#### Dataset entries
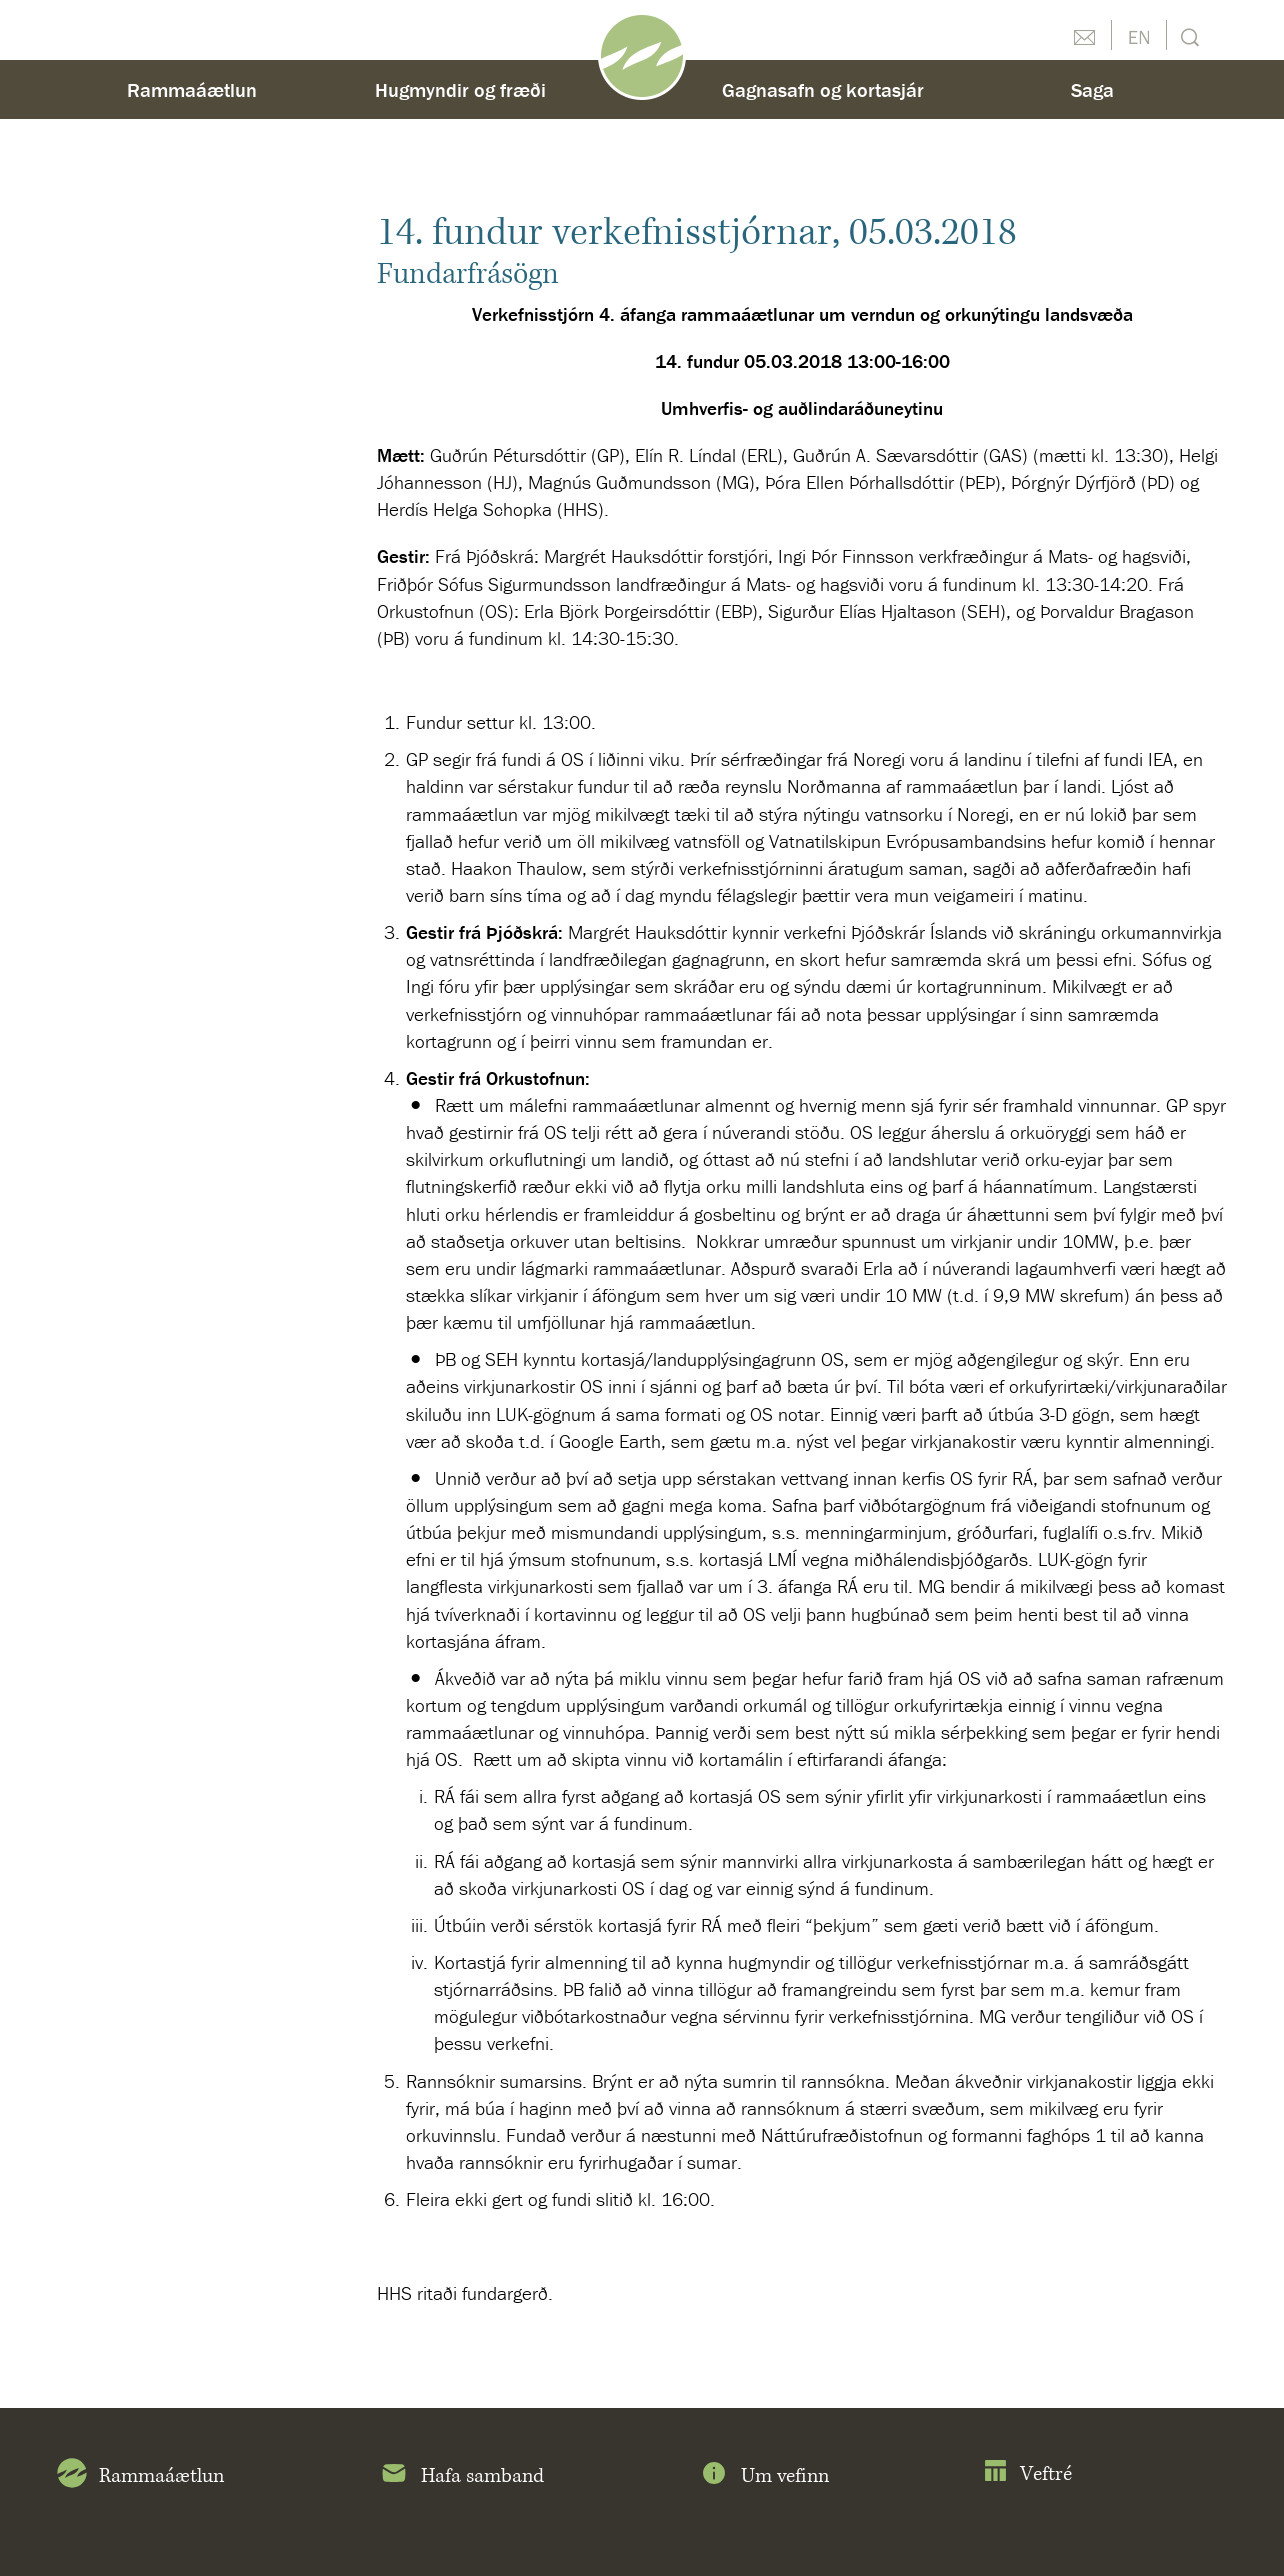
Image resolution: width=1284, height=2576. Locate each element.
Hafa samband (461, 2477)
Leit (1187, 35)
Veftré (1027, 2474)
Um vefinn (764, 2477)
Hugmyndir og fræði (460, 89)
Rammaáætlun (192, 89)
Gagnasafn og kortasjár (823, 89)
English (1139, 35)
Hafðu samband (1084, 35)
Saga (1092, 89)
==
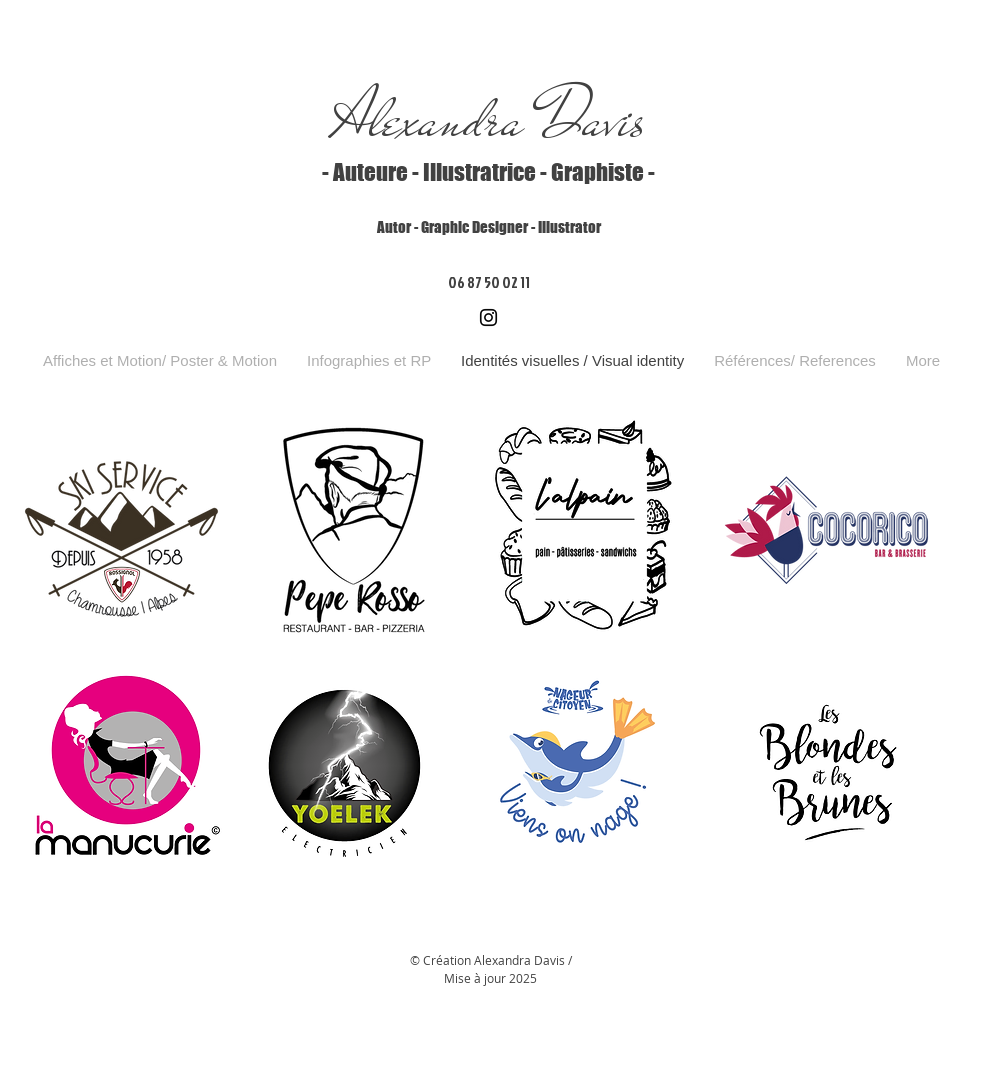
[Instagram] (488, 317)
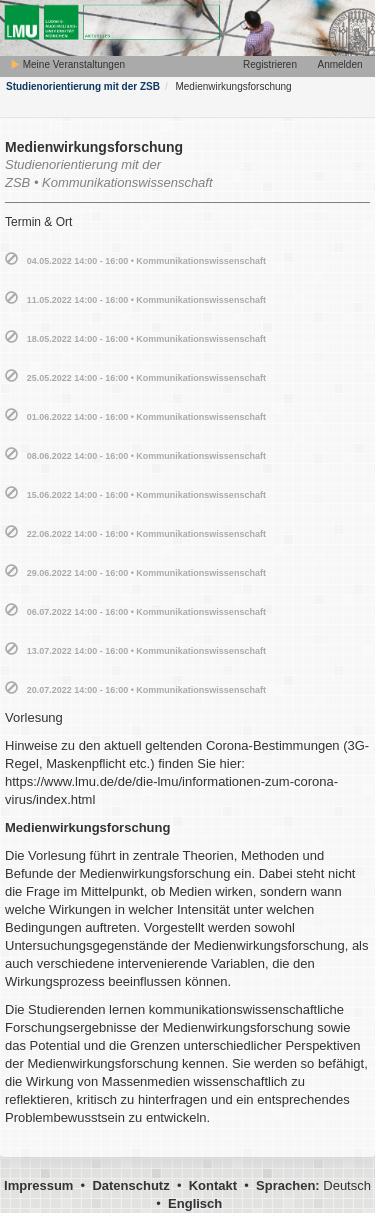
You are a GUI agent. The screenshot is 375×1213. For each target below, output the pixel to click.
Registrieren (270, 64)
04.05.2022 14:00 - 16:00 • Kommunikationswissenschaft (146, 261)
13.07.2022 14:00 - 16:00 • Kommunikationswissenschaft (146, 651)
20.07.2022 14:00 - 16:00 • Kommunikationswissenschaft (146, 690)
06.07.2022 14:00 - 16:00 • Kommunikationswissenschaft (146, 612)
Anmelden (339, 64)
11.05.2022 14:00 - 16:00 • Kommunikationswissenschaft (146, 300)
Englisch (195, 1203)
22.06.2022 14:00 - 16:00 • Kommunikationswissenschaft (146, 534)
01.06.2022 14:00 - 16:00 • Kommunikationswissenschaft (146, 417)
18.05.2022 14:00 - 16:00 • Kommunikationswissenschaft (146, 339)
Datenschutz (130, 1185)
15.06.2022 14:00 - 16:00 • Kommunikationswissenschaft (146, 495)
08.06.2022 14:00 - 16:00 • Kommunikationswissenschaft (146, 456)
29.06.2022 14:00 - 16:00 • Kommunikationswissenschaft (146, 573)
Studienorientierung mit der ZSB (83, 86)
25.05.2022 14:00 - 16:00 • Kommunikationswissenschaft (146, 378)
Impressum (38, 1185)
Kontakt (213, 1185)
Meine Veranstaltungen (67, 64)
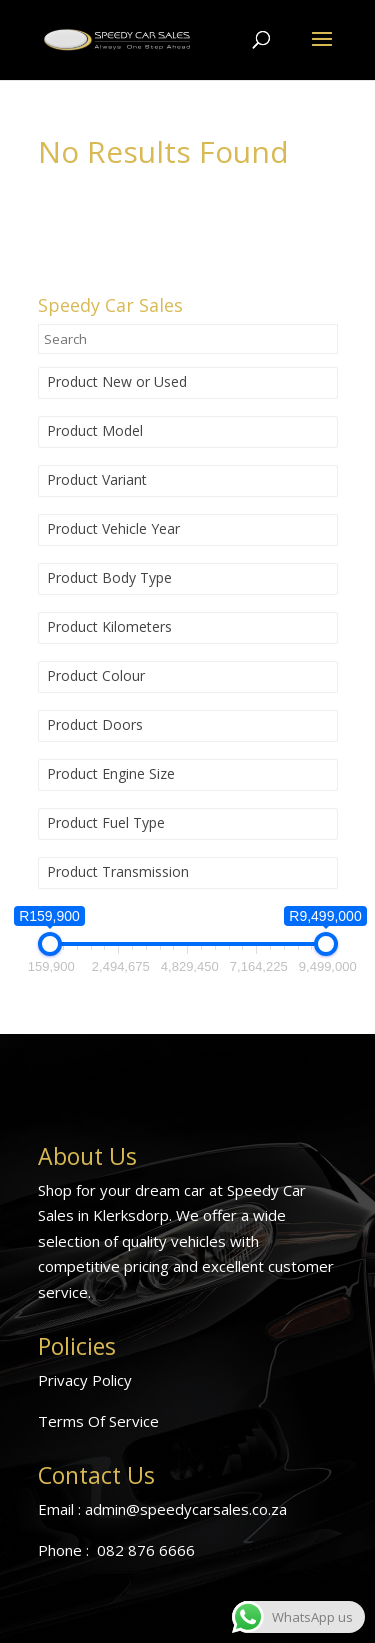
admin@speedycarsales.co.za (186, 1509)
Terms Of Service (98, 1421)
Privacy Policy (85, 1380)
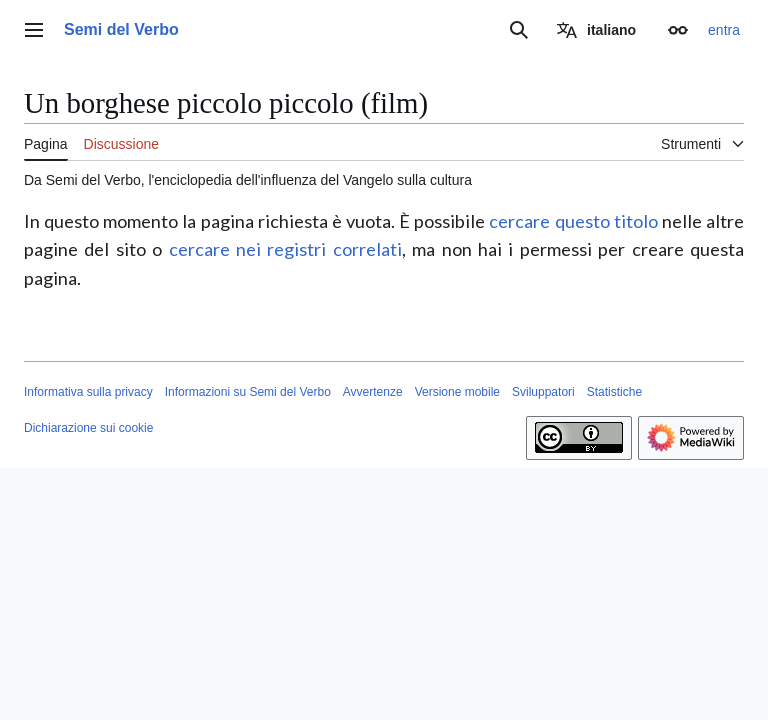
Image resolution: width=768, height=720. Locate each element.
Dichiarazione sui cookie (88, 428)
---
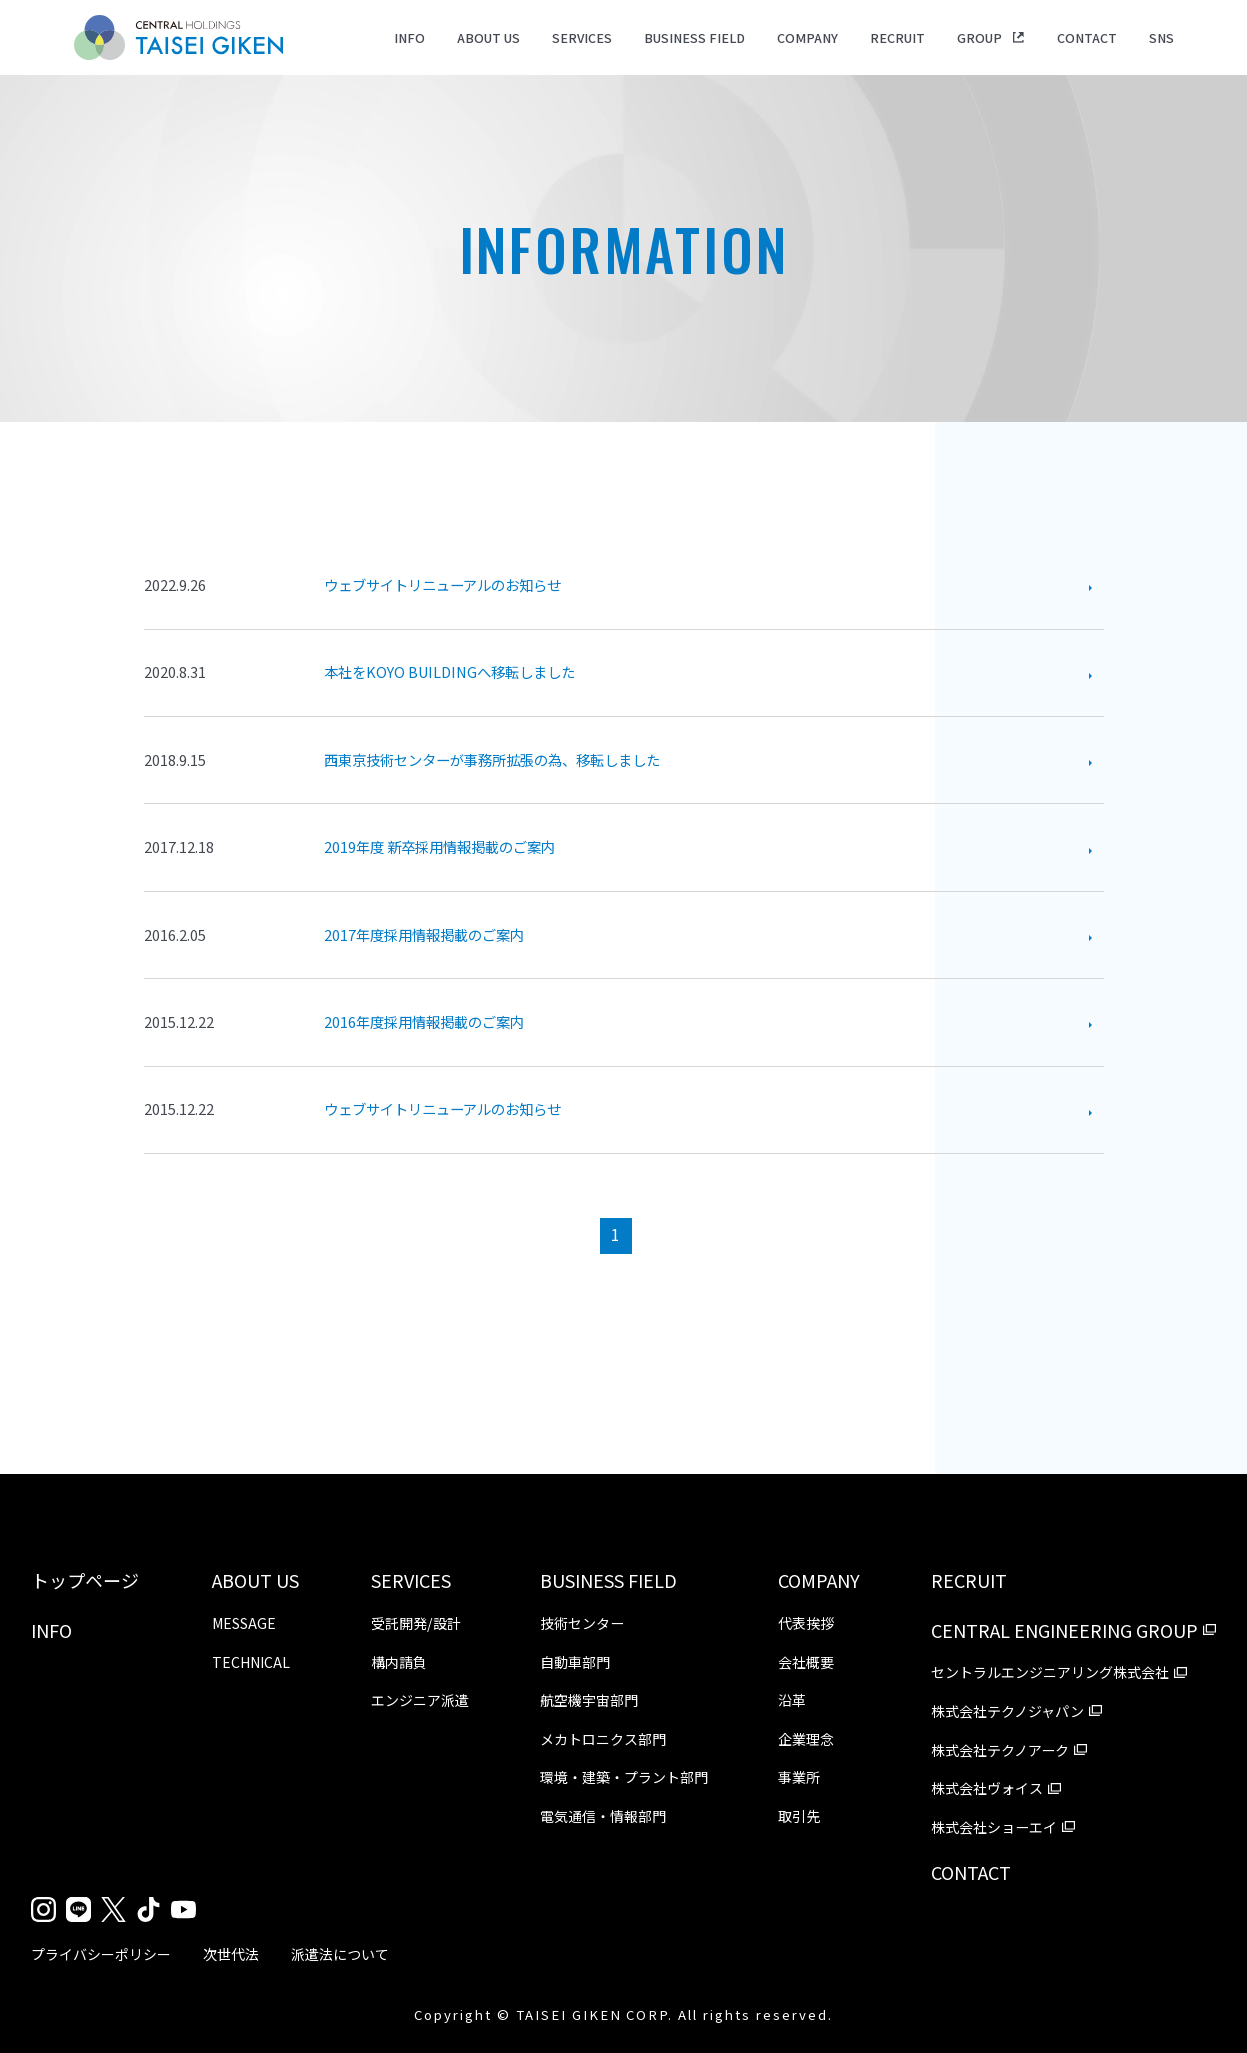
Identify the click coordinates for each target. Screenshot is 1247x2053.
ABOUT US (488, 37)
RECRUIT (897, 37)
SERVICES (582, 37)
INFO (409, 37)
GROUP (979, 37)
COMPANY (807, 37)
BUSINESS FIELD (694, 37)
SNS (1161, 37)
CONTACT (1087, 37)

#### YOUR TASK
Take the lines above from the one containing "Veftré (1027, 2474)" down to the one containing "Saga (1092, 89)", and transcribe them exactly, both ends included.

#### EXERCISE OUTPUT
Veftré (1027, 2474)
Um vefinn (764, 2477)
Hugmyndir og fræði (460, 89)
Rammaáætlun (192, 89)
Gagnasafn og kortasjár (823, 89)
English (1139, 35)
Hafðu samband (1084, 35)
Saga (1092, 89)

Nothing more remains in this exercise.